Paysandú, Lunes 08 de Septiembre de 2008

CRÓNICAS MARCIANAS

Mi nieta no me presta la computadora

Locales | 07 Sep El otro día me llegó un correo electrónico con frases de niños de siete años a los que se les preguntaba: «¿Qué es un abuelo?»
Las respuestas eran formidables.
«Los abuelos son una señora y un señor que como no tienen niños propios les gustan mucho los de los demás».
A medida que fui leyendo las frases que aparecían en el monitor, iba pensando en el cambio que ha tenido la forma en que se relacionan los abuelos con sus nietos.
Me refiero a la forma, no al contenido.
La esencia —¡qué duda cabe!— se mantiene intacta.
El contenido es el de siempre.
El amor es el mismo.
Todo lo trascendente ha perdurado. Sin embargo, a mí se me ha metido en la cabeza que en los últimos treinta años ha cambiado bastante el trato entre los nietos y los abuelos.
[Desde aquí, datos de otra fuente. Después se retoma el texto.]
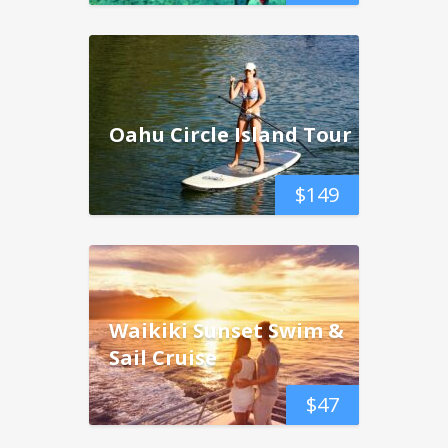
Oahu Circle Island Tour
$
149
Waikiki Sunset Swim &
Sail Cruise
$
47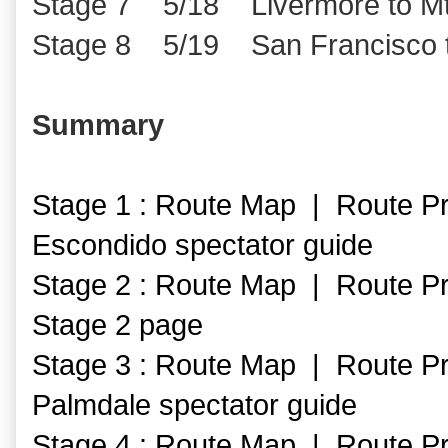
Stage 7 5/18 Livermore to Mt
Stage 8 5/19 San Francisco 
Summary
Stage 1 : Route Map | Route Pr
Escondido spectator guide
Stage 2 : Route Map | Route Pr
Stage 2 page
Stage 3 : Route Map | Route Pr
Palmdale spectator guide
Stage 4 : Route Map | Route Pr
«Son gente que no tiene nada que hacer. Solo están ocupados cuando nosotros los vamos a visitar».
Yo tuve a mis abuelos hasta no hace tanto tiempo y tengo a mi nieta desde hace cinco años, entonces estoy en una buena situación para medir esos «cambios de forma».
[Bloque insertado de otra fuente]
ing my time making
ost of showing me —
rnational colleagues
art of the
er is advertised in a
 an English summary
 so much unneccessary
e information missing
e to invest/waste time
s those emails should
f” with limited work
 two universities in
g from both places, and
De aquello me acuerdo clarito y de esto... de esto no me tienen que contar nada.
«Los abuelos son tan viejitos que no saben correr».
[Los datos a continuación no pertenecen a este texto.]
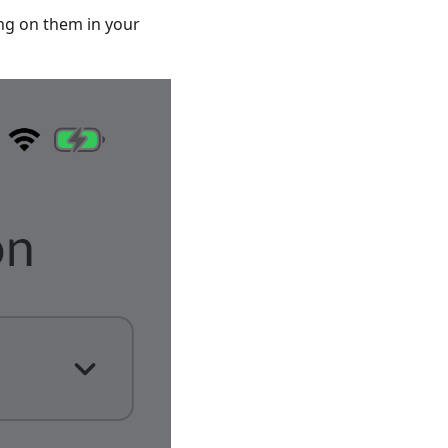
ing on them in your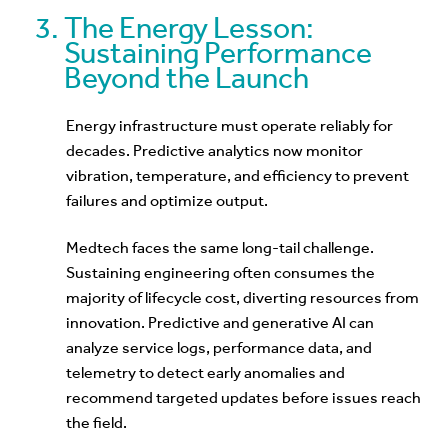
The Energy Lesson:
Sustaining Performance
Beyond the Launch
Energy infrastructure must operate reliably for
decades. Predictive analytics now monitor
vibration, temperature, and efficiency to prevent
failures and optimize output.
Medtech faces the same long-tail challenge.
Sustaining engineering often consumes the
majority of lifecycle cost, diverting resources from
innovation. Predictive and generative AI can
analyze service logs, performance data, and
telemetry to detect early anomalies and
recommend targeted updates before issues reach
the field.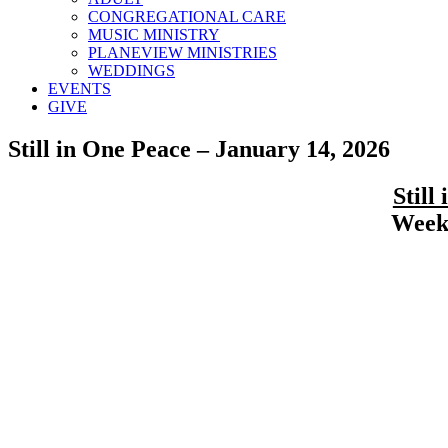
CONGREGATIONAL CARE
MUSIC MINISTRY
PLANEVIEW MINISTRIES
WEDDINGS
EVENTS
GIVE
Still in One Peace – January 14, 2026
Still
Weekl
Y por más que algunos sepamos correr (y ese puede ser un cambio: el de abuelos más jóvenes y nietos más pálidos, menos ágiles y más hamburguesados), igualmente seguimos estando lejos de ellos cuando de velocidad y destreza se trata.
Manejan otros ritmos.
Ellos no nos dicen: ¡Apurate!
Claro, ese es un común denominador de todos los tiempos.
Nosotros los abuelos no estamos apurados para llegar a ningún lugar al momento de darle la mano a nuestro nieto.
Es un instante como para congelar, no para «echar para adelante rapidito», es como para ponerle la pausa.
Que corran los padres, que se apuren los padres, que griten los padres, que nosotros estamos preocupados por cosas menos importantes que un vencimiento de una tarjeta.
A los abuelos nos preocupa un solo vencimiento y no es el de la tarjeta.
«Cuando salimos a pasear con ellos, se detienen para enseñarnos cosas bonitas como hojas de diferentes formas, un ciempiés de muchos colores o la casa del lobo».
Porque pasarán los años y los abuelos seguirán siendo, seguiremos siendo los que encontremos una hoja que se parece a una mariposa, una mariposa igualita a una hoja o una nube con forma de dragón. Seguiremos siendo los que nos detengamos solemnemente ante el paso redoblado de un ciempiés, aunque en ese momento esté pasando una Maserati a nuestras espaldas.
No han cambiado los tiempos para ese diálogo fresco, inocente y maravilloso entre una abuela y su nieta.
«Son unos señores que para leer usan anteojos, siempre los pierden y cuando me he quedado a dormir con ellos usan unas ropas bien cómicas».
A veces pienso que la vida nos ha dado una nueva oportunidad.
Creo que de eso se trata.
Es una nueva chance que nos dieron para formar gurises.
Imaginate que por una extraña estructura la sociedad estuviera organizada de manera tal, que nos adjudicaran al hijo de un australiano, al hijo de un astronauta o al hijo de tu vecino para dar un nuevo examen.
¡Pero no!
¡Fijate que cosa estupenda!
¡Nos mandan a los hijos de nuestros hijos para esa tarea!
¡Qué formidable!
¡Qué maravilla!
¡Qué encargo más estupendo que nos han dado, justo ahora que no tenemos la presión que nos sobraba como padres!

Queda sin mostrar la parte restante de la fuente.